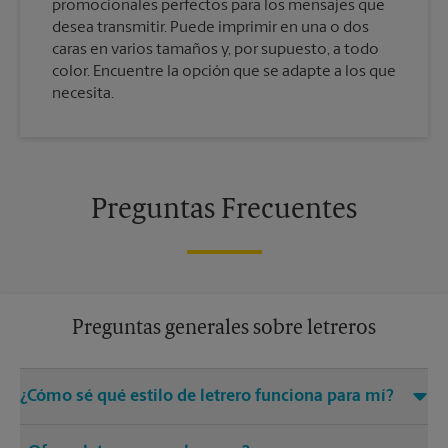
promocionales perfectos para los mensajes que
desea transmitir. Puede imprimir en una o dos
caras en varios tamaños y, por supuesto, a todo
color. Encuentre la opción que se adapte a los que
necesita.
Preguntas Frecuentes
Preguntas generales sobre letreros
¿Cómo sé qué estilo de letrero funciona para mí?
Venga a The UPS Store Delta o llámenos al (970) 874-9393 y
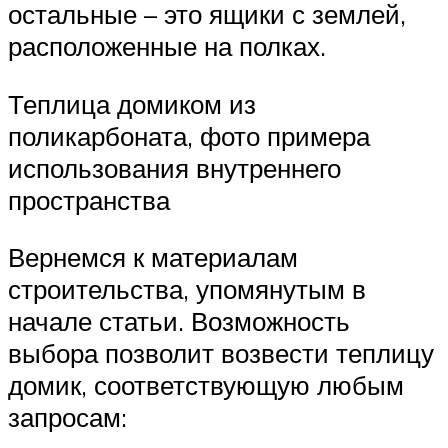
остальные – это ящики с землей,
расположенные на полках.
Теплица домиком из
поликарбоната, фото примера
использования внутреннего
пространства
Вернемся к материалам
строительства, упомянутым в
начале статьи. Возможность
выбора позволит возвести теплицу
домик, соответствующую любым
запросам:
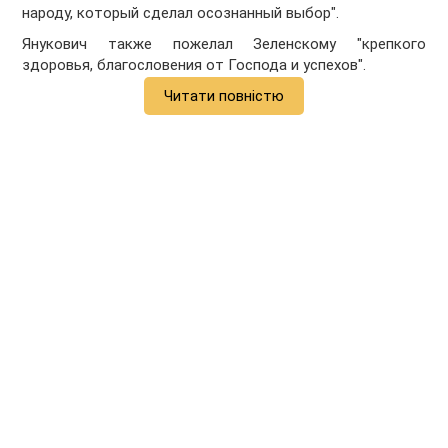
народу, который сделал осознанный выбор".
Янукович также пожелал Зеленскому "крепкого
здоровья, благословения от Господа и успехов".
Читати повністю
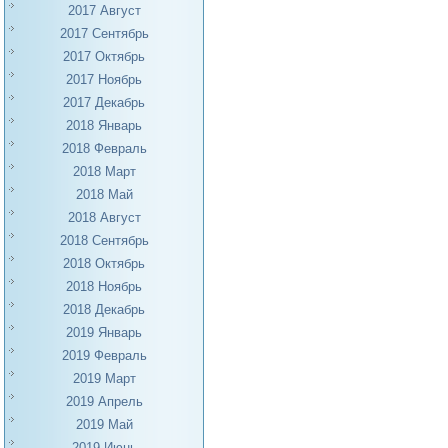
2017 Август
2017 Сентябрь
2017 Октябрь
2017 Ноябрь
2017 Декабрь
2018 Январь
2018 Февраль
2018 Март
2018 Май
2018 Август
2018 Сентябрь
2018 Октябрь
2018 Ноябрь
2018 Декабрь
2019 Январь
2019 Февраль
2019 Март
2019 Апрель
2019 Май
2019 Июнь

What to do –
Leave every picture out and write out exactly the lines from the line with "здоровья, благословения от" through the last line of the material.

Response to the exercise –
здоровья, благословения от Господа и успехов".
Читати повністю
2017 Август
2017 Сентябрь
2017 Октябрь
2017 Ноябрь
2017 Декабрь
2018 Январь
2018 Февраль
2018 Март
2018 Май
2018 Август
2018 Сентябрь
2018 Октябрь
2018 Ноябрь
2018 Декабрь
2019 Январь
2019 Февраль
2019 Март
2019 Апрель
2019 Май
2019 Июнь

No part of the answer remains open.